Saracevic (1999) takes these philosophical foundations (those of Bush and Popper) and places them at the beginning of an outline of information science as a discipline. He points out the discipline’s three “powerful ideas”: information retrieval, relevance, and interaction; and he defines “information” in the broadest sense: cognitively processed messages that appear in a relational context (p. 1054). Saracevic writes that information science divides into two clusters: the domain cluster, which includes information analysts of various sorts, and the retrieval cluster, which is mainly interested in applied usages. Within the information retrieval (IR) cluster, there is a paradigm split between those who study systems exclusively and those who acknowledge a human user of the IR systems. Saracevic argues that the important problem here is to find a theory that can encompass both ends of the spectrum. Educational and professional divisions follow similar philosophical lines. On the topic of relevance, the important problem is finding a way to make systems relevance (responses to queries) more compatible with other types of relevance (what users actually search for). Saracevic ends with this as the most important topic for further research in the discipline.

I find it quite instructive to read these essays in chronological order and to watch a discipline move from dreamy theorizing to practical solutions to real problems.

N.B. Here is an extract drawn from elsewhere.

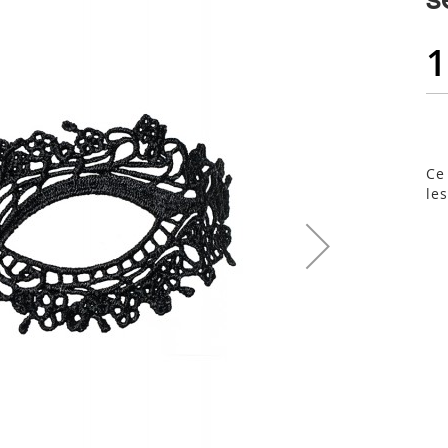
1
Ce
le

I’m personally more attracted to the theory in information science, and I can find great personal utility in Popper’s three worlds, especially in one of my research interests, which is the process of canonization of written works—how a book or an article becomes a “classic.” I also like the idea, which Brookes mentions in passing, that a small change in information can lead to a huge change in understanding. It’s an idea like that that makes the incremental work of scholarly research worthwhile—and tolerable.

1 comment:

Anonymous said...

Kev, you're killing me. This stuff is more dense than a bloc of granite. Geez.